## TASK
Please filter the data below down to the lines holding the string "同时上传多少任务".

## GIVEN RECORDS
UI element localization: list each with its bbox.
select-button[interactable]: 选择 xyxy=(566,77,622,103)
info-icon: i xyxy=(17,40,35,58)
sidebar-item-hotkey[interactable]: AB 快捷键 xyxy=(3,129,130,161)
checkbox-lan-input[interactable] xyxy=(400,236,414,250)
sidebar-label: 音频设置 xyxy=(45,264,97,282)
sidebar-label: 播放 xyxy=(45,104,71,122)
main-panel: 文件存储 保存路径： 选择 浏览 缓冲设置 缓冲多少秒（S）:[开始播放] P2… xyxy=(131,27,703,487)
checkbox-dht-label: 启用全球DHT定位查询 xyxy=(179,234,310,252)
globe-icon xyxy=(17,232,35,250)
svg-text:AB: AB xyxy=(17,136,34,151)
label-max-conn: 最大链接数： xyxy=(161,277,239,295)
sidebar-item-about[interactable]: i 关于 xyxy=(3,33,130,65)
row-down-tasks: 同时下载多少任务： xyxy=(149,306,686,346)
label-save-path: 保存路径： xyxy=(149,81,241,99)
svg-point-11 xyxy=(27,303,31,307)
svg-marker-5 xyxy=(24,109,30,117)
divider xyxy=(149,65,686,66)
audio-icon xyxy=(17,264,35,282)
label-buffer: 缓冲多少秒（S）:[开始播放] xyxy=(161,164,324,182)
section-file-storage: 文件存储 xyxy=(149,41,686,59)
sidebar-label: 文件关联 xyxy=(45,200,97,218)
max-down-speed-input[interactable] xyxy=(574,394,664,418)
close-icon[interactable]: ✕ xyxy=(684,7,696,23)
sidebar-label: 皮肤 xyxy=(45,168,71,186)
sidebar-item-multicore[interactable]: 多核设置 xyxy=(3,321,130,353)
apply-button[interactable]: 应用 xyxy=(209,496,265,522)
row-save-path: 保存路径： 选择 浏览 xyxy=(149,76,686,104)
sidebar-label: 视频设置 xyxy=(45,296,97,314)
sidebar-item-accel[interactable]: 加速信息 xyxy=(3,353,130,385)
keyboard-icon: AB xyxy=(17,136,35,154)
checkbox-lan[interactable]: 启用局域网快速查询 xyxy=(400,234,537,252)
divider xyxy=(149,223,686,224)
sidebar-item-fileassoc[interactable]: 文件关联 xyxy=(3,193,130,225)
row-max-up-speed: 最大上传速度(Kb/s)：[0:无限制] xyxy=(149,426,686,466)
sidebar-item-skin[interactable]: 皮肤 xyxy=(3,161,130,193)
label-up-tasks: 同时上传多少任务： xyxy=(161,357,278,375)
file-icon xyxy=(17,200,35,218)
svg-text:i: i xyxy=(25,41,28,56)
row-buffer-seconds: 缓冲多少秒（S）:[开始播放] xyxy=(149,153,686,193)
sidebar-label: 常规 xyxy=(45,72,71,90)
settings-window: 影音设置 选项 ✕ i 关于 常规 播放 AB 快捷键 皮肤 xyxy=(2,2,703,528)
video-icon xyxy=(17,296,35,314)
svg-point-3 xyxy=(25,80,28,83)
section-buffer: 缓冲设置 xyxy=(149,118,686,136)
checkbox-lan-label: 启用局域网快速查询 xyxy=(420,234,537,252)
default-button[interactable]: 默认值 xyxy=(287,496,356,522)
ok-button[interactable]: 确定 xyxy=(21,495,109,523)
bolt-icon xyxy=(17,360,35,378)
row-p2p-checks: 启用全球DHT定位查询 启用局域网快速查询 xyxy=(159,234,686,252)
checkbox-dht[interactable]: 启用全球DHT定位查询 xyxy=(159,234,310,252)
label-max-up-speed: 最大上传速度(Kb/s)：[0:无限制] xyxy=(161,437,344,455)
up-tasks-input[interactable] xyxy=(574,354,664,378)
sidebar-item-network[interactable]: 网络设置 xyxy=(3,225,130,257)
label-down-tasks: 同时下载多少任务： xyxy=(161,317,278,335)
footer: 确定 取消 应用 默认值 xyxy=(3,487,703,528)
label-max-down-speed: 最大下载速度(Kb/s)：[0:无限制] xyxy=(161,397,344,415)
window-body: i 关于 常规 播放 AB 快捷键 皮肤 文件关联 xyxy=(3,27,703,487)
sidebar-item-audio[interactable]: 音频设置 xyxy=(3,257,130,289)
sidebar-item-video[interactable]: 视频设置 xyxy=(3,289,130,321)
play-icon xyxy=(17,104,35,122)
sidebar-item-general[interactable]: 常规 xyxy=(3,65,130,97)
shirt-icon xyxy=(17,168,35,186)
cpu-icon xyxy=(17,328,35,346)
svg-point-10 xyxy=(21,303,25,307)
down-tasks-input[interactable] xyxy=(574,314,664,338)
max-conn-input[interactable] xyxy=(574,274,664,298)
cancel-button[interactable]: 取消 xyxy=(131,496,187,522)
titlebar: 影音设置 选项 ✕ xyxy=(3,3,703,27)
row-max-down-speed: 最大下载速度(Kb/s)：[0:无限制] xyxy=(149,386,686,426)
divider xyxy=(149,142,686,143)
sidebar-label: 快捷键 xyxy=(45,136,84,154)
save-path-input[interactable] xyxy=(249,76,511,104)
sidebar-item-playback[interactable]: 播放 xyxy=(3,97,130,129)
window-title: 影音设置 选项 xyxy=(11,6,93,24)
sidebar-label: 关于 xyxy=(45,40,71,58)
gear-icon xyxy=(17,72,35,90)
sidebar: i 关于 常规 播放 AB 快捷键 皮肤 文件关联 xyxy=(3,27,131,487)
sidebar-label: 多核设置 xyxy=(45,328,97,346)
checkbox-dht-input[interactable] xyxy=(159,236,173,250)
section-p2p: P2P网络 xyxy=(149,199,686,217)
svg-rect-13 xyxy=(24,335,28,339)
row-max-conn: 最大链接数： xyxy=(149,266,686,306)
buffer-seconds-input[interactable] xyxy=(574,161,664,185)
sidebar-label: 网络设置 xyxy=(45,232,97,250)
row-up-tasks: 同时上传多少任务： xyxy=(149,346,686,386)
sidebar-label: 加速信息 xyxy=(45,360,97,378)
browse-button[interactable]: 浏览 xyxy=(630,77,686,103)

## TASK SOLUTION
label-up-tasks: 同时上传多少任务： xyxy=(161,357,278,375)
row-up-tasks: 同时上传多少任务： xyxy=(149,346,686,386)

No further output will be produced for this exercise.